15 of 15 people found the following review helpful:
5.0 out of 5 stars
Desert solitaire . . .,
By
This review is from: The Secret Knowledge of Water : Discovering the Essence of the American Desert (Paperback)
This book by naturalist Craig Childs belongs on any Edward Abbey bookshelf, where writers have fallen in love with the desert Southwest and portray it eloquently on the printed page. Childs is more scientist than environmentalist, but he has Abbey's fascination with wilderness adventure, which takes him in search of what he regards as the most elemental aspect of the desert - the water to be found there. These searches take him far into remote areas of the vast Colorado River watershed, mostly in Arizona, including the canyons that feed into the Grand Canyon.

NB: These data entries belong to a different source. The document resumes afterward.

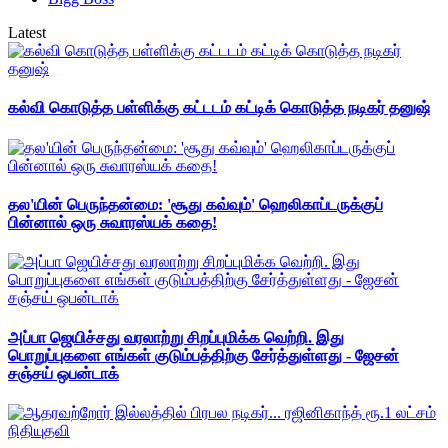
Latest
கல்வி கொடுத்த பள்ளிக்கு கட்டடம் கட்டிக் கொடுத்த நடிகர் தனுஷ்
தல'யின் பெருந்தன்மை: 'சூது கவ்வும்' ஹெலிகாப்டருக்குப்
பின்னால் ஒரு சுவாரஸ்யக் கதை!
அப்பா ஜெயிச்சது வரலாற்று சிறப்புமிக்க வெற்றி. இது
பொறுப்புகளை எங்கள் குடும்பத்திற்கு சேர்த்துள்ளது - ஜேசன்
சஞ்சய் ஒபன்டாக்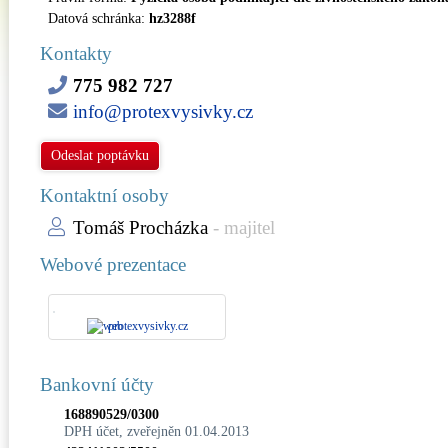
Datová schránka:
hz3288f
Kontakty
775 982 727
info@protexvysivky.cz
Odeslat poptávku
Kontaktní osoby
Tomáš Procházka
- majitel
Webové prezentace
protexvysivky.cz
Bankovní účty
168890529/0300
DPH účet, zveřejněn 01.04.2013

The book is divided into three sections: still water, streams, and flood. We discover that if one knows how to search for it - and the first inhabitants of these areas did know - there is water to be found in plentiful supply. Likewise, there are spring-fed streams that flow during certain seasons, and in and along both kinds of water there is a host of different life forms, plants and animals, each place representing a specific and evolving ecosystem. Childs' eye and ear for detail and his scientific knowledge join to create vivid accounts of the discoveries he makes as he explores. We learn, for instance, how pools of rainwater in the desert wastes become populated with forms of aquatic life and how these survive, even through long periods of extreme drought. For me, a particularly harrowing adventure was his exploration of a system of caves from which a stream of ice-cold water emerges high on a canyon wall near the Grand Canyon. Others include his pursuit of floods in the making in this same system of canyons following summer cloudbursts, and he underscores the perilousness of his curiosity by describing the deaths of other hikers and campers taken by surprise by flash floods. Often he travels alone for days and weeks at a time; sometimes he takes along a companion. What he writes of his experiences is consistently full of wonder, as well as a realization that human interference with the natural order (pumping from aquifers, as just one example) is rapidly and permanently altering ecosystems that have adapted to the desert environment over millennia.